During the period ended 30 September 2020 the following share transactions took place:
· The Company issued 1,805,000 ordinary shares of £0.0001 each for considerations ranging from £0.10 per share to £0.25.
During the year ended 31 March 2021 the following share transactions took place:
· The Company issued 17,170,000 ordinary shares of £0.0001 each for considerations ranging from £0.10 per share to £0.45.
13. Share premium account
On 22 July 2021, it was resolved by the Directors to cancel an amount of £10,000,000 standing credit to the share premium account. This capital reduction was performed by way of a statement of solvency by the Directors and occurred prior to the Company re-registering as a public company.
Notes to the interim accounts
14. Share options and warrants
Founder share incentives
The founder shareholders have a right to receive shares at a nominal value once certain milestones are met.
The movements in the number of incentives during the year were as follows:
| Unaudited | Unaudited | Audited |
| Six months to | Six months to | Year ended |
| 30 September 2021 | 30 September 2020 | 31 March 2021 |
| Number | Number | Number |
Outstanding at beginning of period | 6,930,000 | 5,139,000 | 5,139,000 |
Granted during the period | 671,137 | 171,195 | 1,791,000 |
Effect of share consolidation | - | - | - |
Exercised during the period | - | - | - |
Lapsed during the period | - | - | - |
Outstanding at end of period | 7,601,137 | 5,310,195 | 6,930,000 |
The original incentive rights of the Founders were terminated on admission to AIM and were replaced with options.
Share Options - Key Employees
The movement on the number of share options and warrants issued by the Company during each period presented was as follows.
| Unaudited | Unaudited | Audited |
| Six months to | Six months to | Year ended |
| 30 September 2021 | 30 September 2020 | 31 March 2021 |
| Number | Number | Number |
Outstanding at beginning of period | 1,233,333 | 833,333 | 833,333 |
Granted during the period | 1,097,226 | 400,000 | 400,000 |
Effect of share consolidation | - | - | - |
Outstanding at end of period | 2,330,559 | 1,233,333 | 1,233,333 |
At 30 September 2021 the exercise price of share options issued to key employees ranges between £0.0001 and £0.45 and their remaining contractual life was three years.

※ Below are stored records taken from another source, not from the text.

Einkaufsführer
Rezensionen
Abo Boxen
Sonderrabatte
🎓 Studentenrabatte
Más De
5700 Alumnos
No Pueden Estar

Notes to the interim accounts
14. Share options and warrants, continued
Warrants
The movement on the number of warrants issued by the Company during each period presented was as follows.

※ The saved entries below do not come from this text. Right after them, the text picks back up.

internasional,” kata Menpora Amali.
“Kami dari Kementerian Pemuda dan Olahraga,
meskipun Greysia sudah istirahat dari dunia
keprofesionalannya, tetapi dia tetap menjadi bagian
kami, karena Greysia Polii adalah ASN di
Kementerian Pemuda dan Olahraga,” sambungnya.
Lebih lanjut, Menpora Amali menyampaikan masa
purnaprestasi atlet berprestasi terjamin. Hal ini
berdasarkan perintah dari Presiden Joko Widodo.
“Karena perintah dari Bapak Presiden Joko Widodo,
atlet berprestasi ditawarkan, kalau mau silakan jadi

| Unaudited | Unaudited | Audited |
| Six months to | Six months to | Year ended |
| 30 September 2021 | 30 September 2020 | 31 March 2021 |
| Number | Number | Number |
Outstanding at beginning of period | 2,310,681 | 220,000 | 220,000 |
Granted during the period | 126,760 | 1,308,400 | 2,090,681 |
Effect of share consolidation | - | - | - |
Outstanding at end of period | 2,437,441 | 1,528,400 | 2,310,681 |
At 30 September 2021 the exercise price of warrants ranges between £0.25 and £0.60 and their remaining contractual life was two years.
15. Events after the end of the interim reporting period
Following the Company's re-registration as a public company on 29 September 2021 the Company commenced trading on AIM on 21 October 2021. 65,000,000 new ordinary shares of £0.01 each ("Ordinary Shares") were issued at 60p per share, raising new funds of £39 million. Fees incurred on the AIM admission process were, in aggregate, £3.1 million, resulting in net proceeds of £35.9 million.

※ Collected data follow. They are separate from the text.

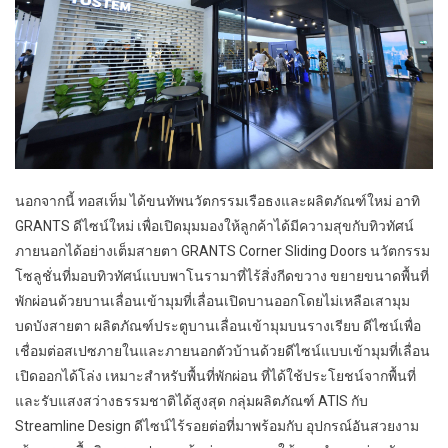
นอกจากนี้ ทอสเท็ม ได้ขนทัพนวัตกรรมเรือธงและผลิตภัณฑ์ใหม่ อาทิ
GRANTS ดีไซน์ใหม่ เพื่อเปิดมุมมองให้ลูกค้าได้มีความสุขกับทิวทัศน์
ภายนอกได้อย่างเต็มสายตา GRANTS Corner Sliding Doors นวัตกรรม
โซลูชั่นที่มอบทิวทัศน์แบบพาโนรามาที่ไร้สิ่งกีดขวาง ขยายขนาดพื้นที่
พักผ่อนด้วยบานเลื่อนเข้ามุมที่เลื่อนเปิดบานออกโดยไม่เหลือเสามุม
บดบังสายตา ผลิตภัณฑ์ประตูบานเลื่อนเข้ามุมบนรางเรียบ ดีไซน์เพื่อ
เชื่อมต่อสเปซภายในและภายนอกตัวบ้านด้วยดีไซน์แบบเข้ามุมที่เลื่อน
เปิดออกได้โล่ง เหมาะสำหรับพื้นที่พักผ่อน ที่ได้ใช้ประโยชน์จากพื้นที่
และรับแสงสว่างธรรมชาติได้สูงสุด กลุ่มผลิตภัณฑ์ ATIS กับ
Streamline Design ดีไซน์ไร้รอยต่อที่มาพร้อมกับ อุปกรณ์อันสวยงาม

In October 2021, the Company secured a US$28 million Senior Secured Loan Facility and a US$21 million Royalty sale, with Orion Resource Partners.
On 21 November 2021 the Company issued 242,222 new Ordinary Shares of £0.01 each at a total consideration of £71,000 as a consequence of the exercise of warrants as follows:
· 22,222 warrants were exercised at a price of £0.45 per share
· 120,000 warrants were exercised at a price of £0.30 per share, and
· 100,000 warrants were exercised at a price of £0.25 per share.